With Joel Dreessen, Jacob Tamme, Virgil Green and Julius Thomas signed through 2014, you would think that the Denver Broncos shouldn’t even be paying attention to any Tight End prospects at this point. Point is, they don’t really need a Quarterback either, but they are looking at those players as well. During the Senior Bowl week last month, it was reported that a Broncos representative interviewed Alabama Tight End Michael Williams. Let’s see if we can find out why.

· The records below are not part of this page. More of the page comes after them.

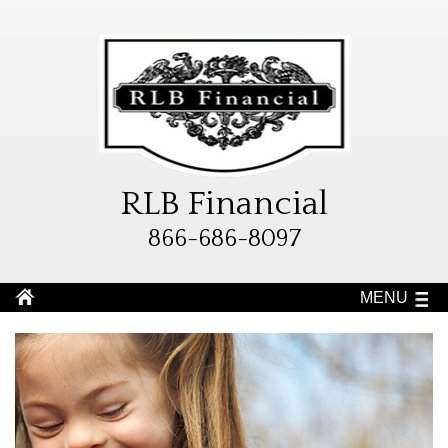
RLB Financial
866-686-8097
MENU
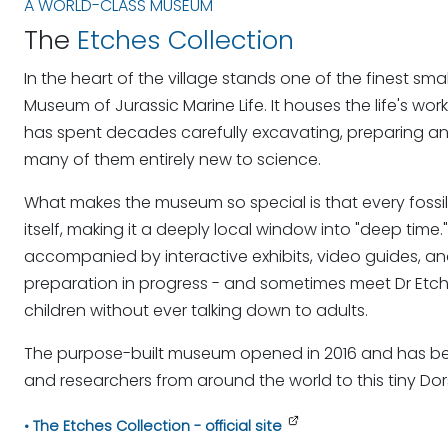
A WORLD-CLASS MUSEUM
The
Etches Collection
In the heart of the village stands one of the finest sm
Museum of Jurassic Marine Life. It houses the life's work
has spent decades carefully excavating, preparing an
many of them entirely new to science.
What makes the museum so special is that every foss
itself, making it a deeply local window into "deep time.
accompanied by interactive exhibits, video guides, a
preparation in progress - and sometimes meet Dr Etche
children without ever talking down to adults.
The purpose-built museum opened in 2016 and has becom
and researchers from around the world to this tiny Dors
The Etches Collection - official site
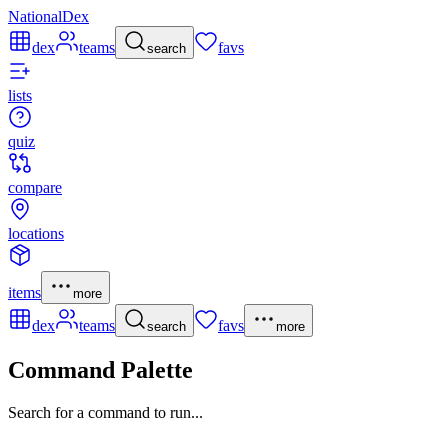
NationalDex
dex
teams
favs
search
lists
quiz
compare
locations
items
more
dex
teams
favs
search
more
Command Palette
Search for a command to run...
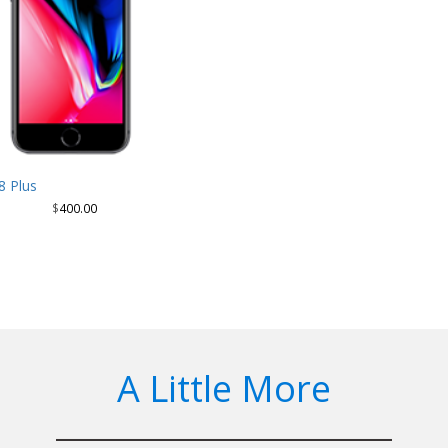
8 Plus
$
400.00
A Little More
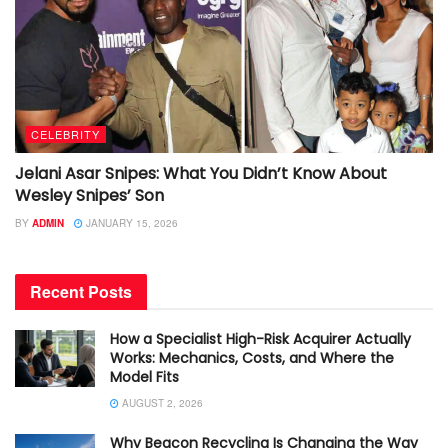
CELEBRITY
Jelani Asar Snipes: What You Didn’t Know About
Wesley Snipes’ Son
BY
ADMIN
JANUARY 15, 2026
Recent Posts
How a Specialist High-Risk Acquirer Actually
Works: Mechanics, Costs, and Where the
Model Fits
AUGUST 2, 2026
Why Beacon Recycling Is Changing the Way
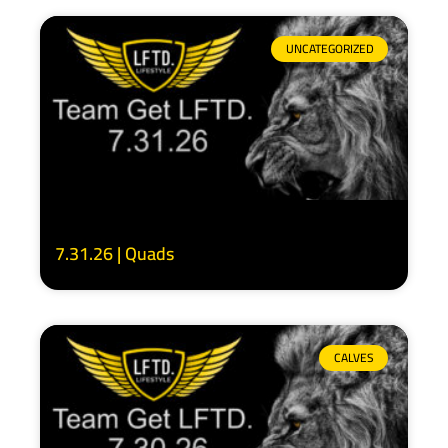
UNCATEGORIZED
7.31.26 | Quads
CALVES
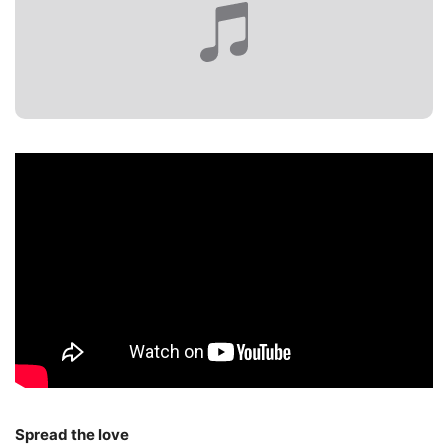
Spread the love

This Redshirt Senior and 3-year Letterman is a 6’6", 269 lb. specimen ranked 13th out of 109 Tight End prospects nationwide and 228th overall for the 2013 NFL Draft. His pre-Combine 40 Time is listed as 5.15 seconds. Williams is projected as a 6th to 7th round prospect.
#89 Michael Williams
Arm Length-32 3/4"
Hand Length-10 1/8"
One of the Tide's most experienced players, with 40 career starts over four years, Williams plays a big part of the Crimson Tide running game as an edge blocker for a team that averaged 210 yards per game during his tenure at Bama. Michael only caught 51 passes for 503 yards and 7 Touchdowns, but showed to be a reliable short range target. 19 of his 37 catches (51.3%) during his junior and senior year went for 1st downs.
In 2012, Williams was 4th on the team with a career-high 21 receptions for 166 yards and a career-best 3 Touchdowns during the 2012 season.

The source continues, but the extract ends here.